— WHAT NEEDS TO BE DONE —
Reproduce the data exactly; no word may be added or dropped.

— MATERIAL SHOWN —
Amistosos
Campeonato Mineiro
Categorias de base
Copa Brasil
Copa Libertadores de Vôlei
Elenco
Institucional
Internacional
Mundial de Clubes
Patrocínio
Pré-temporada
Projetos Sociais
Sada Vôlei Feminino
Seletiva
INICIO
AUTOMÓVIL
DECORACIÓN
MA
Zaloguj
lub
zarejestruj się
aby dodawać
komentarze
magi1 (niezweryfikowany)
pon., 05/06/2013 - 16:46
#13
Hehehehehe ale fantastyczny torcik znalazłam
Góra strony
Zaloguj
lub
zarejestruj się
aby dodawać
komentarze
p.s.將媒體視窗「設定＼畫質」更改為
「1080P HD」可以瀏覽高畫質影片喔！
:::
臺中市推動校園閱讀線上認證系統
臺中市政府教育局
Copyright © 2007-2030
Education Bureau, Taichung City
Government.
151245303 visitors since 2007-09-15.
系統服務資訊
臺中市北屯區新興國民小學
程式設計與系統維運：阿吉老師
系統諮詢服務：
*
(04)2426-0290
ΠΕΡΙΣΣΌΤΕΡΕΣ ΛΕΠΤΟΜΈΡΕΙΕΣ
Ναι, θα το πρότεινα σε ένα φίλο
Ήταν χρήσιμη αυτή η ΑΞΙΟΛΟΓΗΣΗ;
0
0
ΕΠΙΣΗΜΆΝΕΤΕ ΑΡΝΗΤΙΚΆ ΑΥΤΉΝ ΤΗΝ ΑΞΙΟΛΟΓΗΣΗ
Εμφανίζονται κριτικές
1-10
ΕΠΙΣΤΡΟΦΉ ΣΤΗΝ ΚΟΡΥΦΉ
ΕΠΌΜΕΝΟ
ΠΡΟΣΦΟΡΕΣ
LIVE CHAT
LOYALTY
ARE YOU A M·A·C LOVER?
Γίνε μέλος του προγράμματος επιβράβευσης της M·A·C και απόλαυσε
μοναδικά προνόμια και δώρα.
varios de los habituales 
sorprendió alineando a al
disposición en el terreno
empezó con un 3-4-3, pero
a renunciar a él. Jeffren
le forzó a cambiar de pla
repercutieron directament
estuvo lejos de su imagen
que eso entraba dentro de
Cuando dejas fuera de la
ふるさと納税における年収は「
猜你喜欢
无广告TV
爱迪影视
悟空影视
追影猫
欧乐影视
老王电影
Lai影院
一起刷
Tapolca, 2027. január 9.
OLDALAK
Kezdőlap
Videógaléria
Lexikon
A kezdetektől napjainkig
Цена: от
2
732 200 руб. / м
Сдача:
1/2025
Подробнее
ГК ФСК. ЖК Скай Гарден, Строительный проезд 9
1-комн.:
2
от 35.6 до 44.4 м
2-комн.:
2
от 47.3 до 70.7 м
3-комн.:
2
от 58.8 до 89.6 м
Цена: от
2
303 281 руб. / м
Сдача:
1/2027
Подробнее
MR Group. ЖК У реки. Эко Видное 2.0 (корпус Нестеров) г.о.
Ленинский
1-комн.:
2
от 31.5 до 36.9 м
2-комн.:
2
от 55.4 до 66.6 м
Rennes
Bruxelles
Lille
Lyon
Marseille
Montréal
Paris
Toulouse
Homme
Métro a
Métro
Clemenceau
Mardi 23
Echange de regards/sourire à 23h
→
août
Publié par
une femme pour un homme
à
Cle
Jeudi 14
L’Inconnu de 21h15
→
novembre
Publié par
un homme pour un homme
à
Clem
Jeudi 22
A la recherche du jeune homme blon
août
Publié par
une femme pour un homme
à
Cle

— SOLUTION TO THIS EXERCISE —
Amistosos
Campeonato Mineiro
Categorias de base
Copa Brasil
Copa Libertadores de Vôlei
Elenco
Institucional
Internacional
Mundial de Clubes
Patrocínio
Pré-temporada
Projetos Sociais
Sada Vôlei Feminino
Seletiva
INICIO
AUTOMÓVIL
DECORACIÓN
MA
Zaloguj
lub
zarejestruj się
aby dodawać
komentarze
magi1 (niezweryfikowany)
pon., 05/06/2013 - 16:46
#13
Hehehehehe ale fantastyczny torcik znalazłam
Góra strony
Zaloguj
lub
zarejestruj się
aby dodawać
komentarze
p.s.將媒體視窗「設定＼畫質」更改為
「1080P HD」可以瀏覽高畫質影片喔！
:::
臺中市推動校園閱讀線上認證系統
臺中市政府教育局
Copyright © 2007-2030
Education Bureau, Taichung City
Government.
151245303 visitors since 2007-09-15.
系統服務資訊
臺中市北屯區新興國民小學
程式設計與系統維運：阿吉老師
系統諮詢服務：
*
(04)2426-0290
ΠΕΡΙΣΣΌΤΕΡΕΣ ΛΕΠΤΟΜΈΡΕΙΕΣ
Ναι, θα το πρότεινα σε ένα φίλο
Ήταν χρήσιμη αυτή η ΑΞΙΟΛΟΓΗΣΗ;
0
0
ΕΠΙΣΗΜΆΝΕΤΕ ΑΡΝΗΤΙΚΆ ΑΥΤΉΝ ΤΗΝ ΑΞΙΟΛΟΓΗΣΗ
Εμφανίζονται κριτικές
1-10
ΕΠΙΣΤΡΟΦΉ ΣΤΗΝ ΚΟΡΥΦΉ
ΕΠΌΜΕΝΟ
ΠΡΟΣΦΟΡΕΣ
LIVE CHAT
LOYALTY
ARE YOU A M·A·C LOVER?
Γίνε μέλος του προγράμματος επιβράβευσης της M·A·C και απόλαυσε
μοναδικά προνόμια και δώρα.
varios de los habituales 
sorprendió alineando a al
disposición en el terreno
empezó con un 3-4-3, pero
a renunciar a él. Jeffren
le forzó a cambiar de pla
repercutieron directament
estuvo lejos de su imagen
que eso entraba dentro de
Cuando dejas fuera de la
ふるさと納税における年収は「
猜你喜欢
无广告TV
爱迪影视
悟空影视
追影猫
欧乐影视
老王电影
Lai影院
一起刷
Tapolca, 2027. január 9.
OLDALAK
Kezdőlap
Videógaléria
Lexikon
A kezdetektől napjainkig
Цена: от
2
732 200 руб. / м
Сдача:
1/2025
Подробнее
ГК ФСК. ЖК Скай Гарден, Строительный проезд 9
1-комн.:
2
от 35.6 до 44.4 м
2-комн.:
2
от 47.3 до 70.7 м
3-комн.:
2
от 58.8 до 89.6 м
Цена: от
2
303 281 руб. / м
Сдача:
1/2027
Подробнее
MR Group. ЖК У реки. Эко Видное 2.0 (корпус Нестеров) г.о.
Ленинский
1-комн.:
2
от 31.5 до 36.9 м
2-комн.:
2
от 55.4 до 66.6 м
Rennes
Bruxelles
Lille
Lyon
Marseille
Montréal
Paris
Toulouse
Homme
Métro a
Métro
Clemenceau
Mardi 23
Echange de regards/sourire à 23h
→
août
Publié par
une femme pour un homme
à
Cle
Jeudi 14
L’Inconnu de 21h15
→
novembre
Publié par
un homme pour un homme
à
Clem
Jeudi 22
A la recherche du jeune homme blon
août
Publié par
une femme pour un homme
à
Cle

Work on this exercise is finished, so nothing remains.